(Beginning of TASK INPUTS)
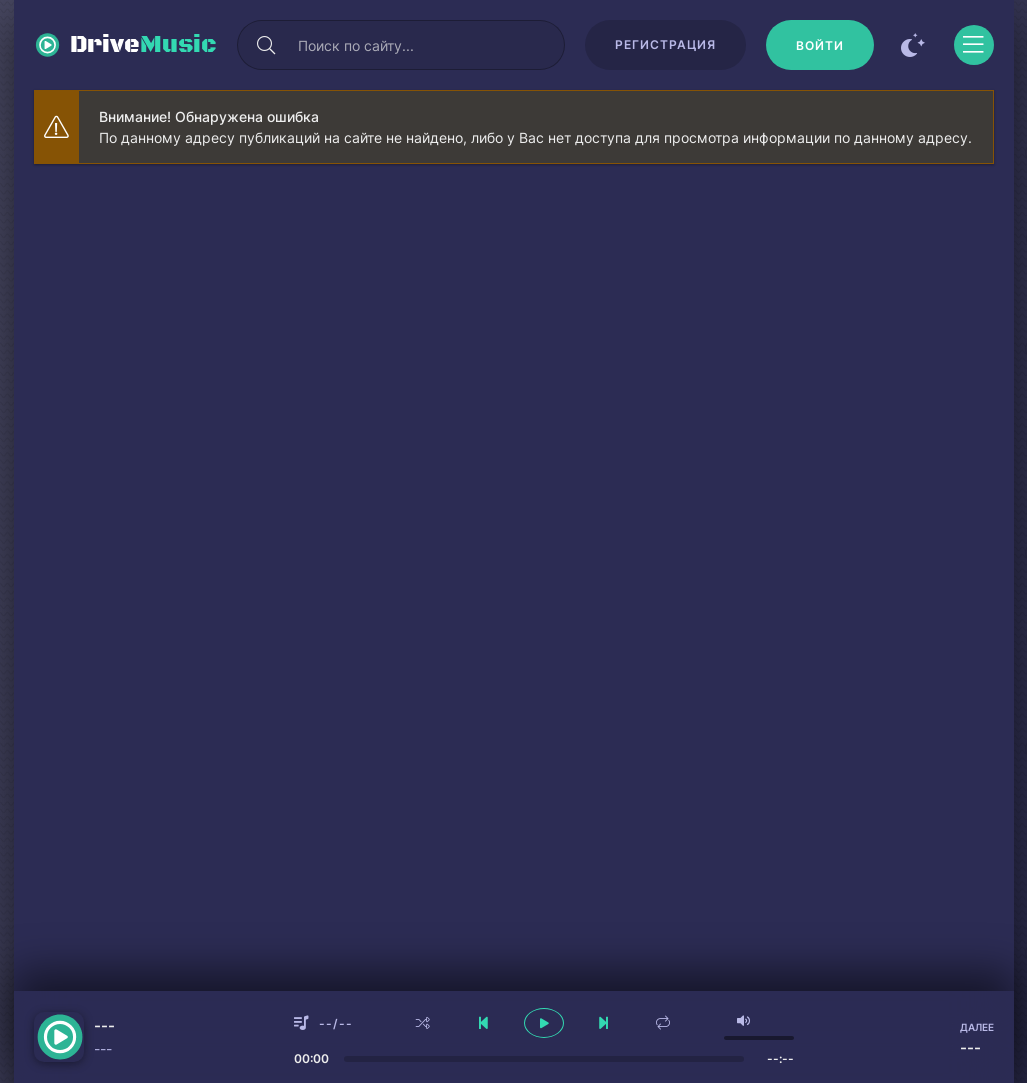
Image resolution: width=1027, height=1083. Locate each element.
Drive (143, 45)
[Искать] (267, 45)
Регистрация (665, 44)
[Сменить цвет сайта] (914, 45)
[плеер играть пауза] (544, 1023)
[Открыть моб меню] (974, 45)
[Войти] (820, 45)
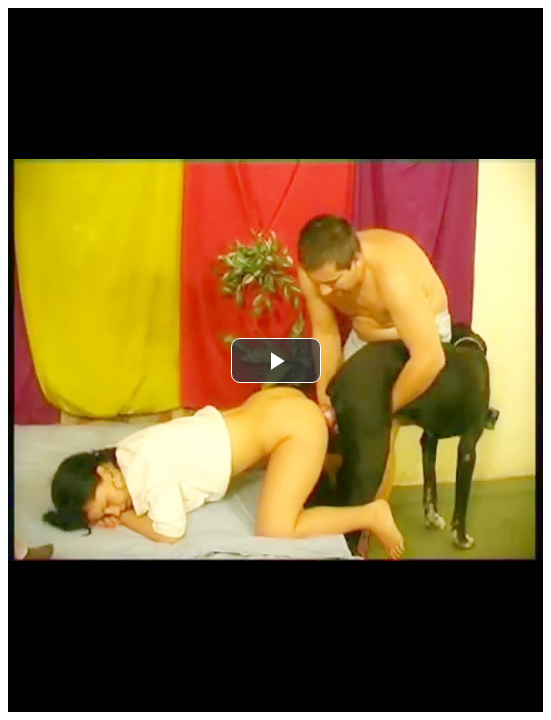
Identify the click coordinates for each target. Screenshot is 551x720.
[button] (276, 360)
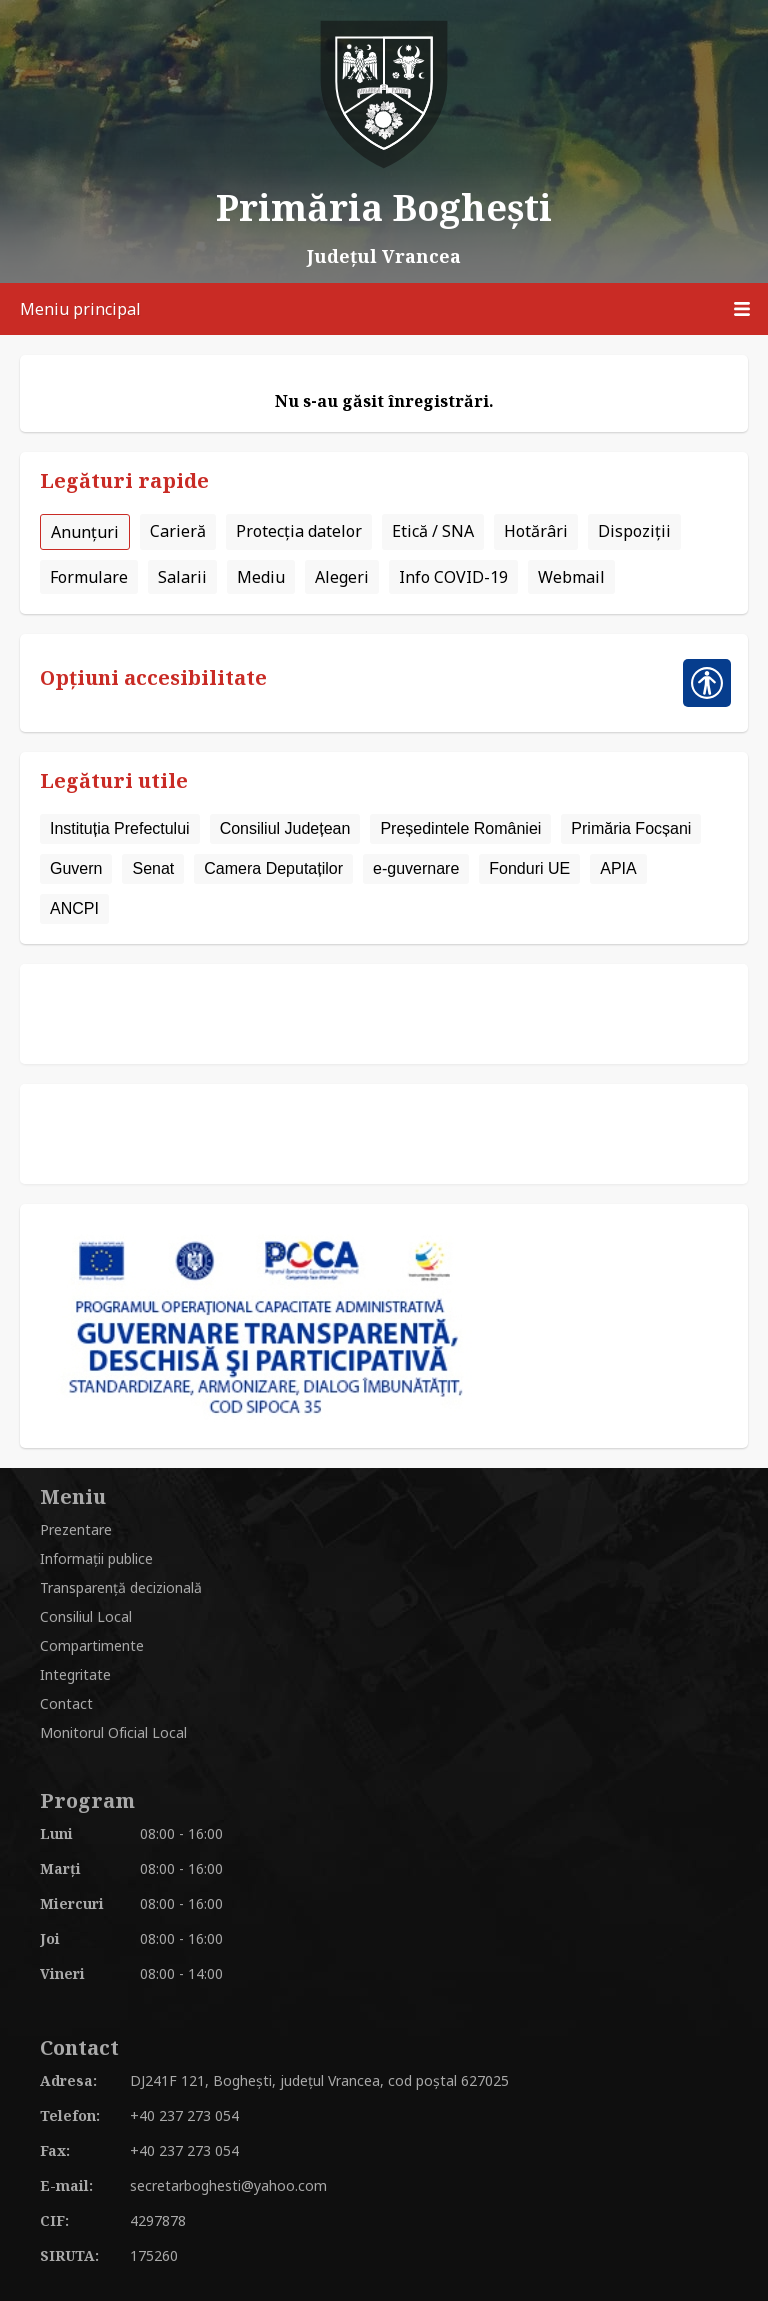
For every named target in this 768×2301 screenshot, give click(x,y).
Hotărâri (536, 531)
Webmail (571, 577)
(End of TASK INPUTS)
(Beginning of TASK INPUTS)
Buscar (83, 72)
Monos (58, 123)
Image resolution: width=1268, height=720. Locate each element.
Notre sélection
(End of TASK INPUTS)
(Beginning of TASK INPUTS)
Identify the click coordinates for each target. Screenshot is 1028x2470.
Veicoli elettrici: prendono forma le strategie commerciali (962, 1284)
(End of TASK INPUTS)
EXERCISE PROMPT - Filter the records above down to the lines containing "resolution".

RESULT FOR THIS EXERCISE -
Image resolution: width=1027, height=1083. Locate each element.
Image resolution: width=1268, height=720. Locate each element.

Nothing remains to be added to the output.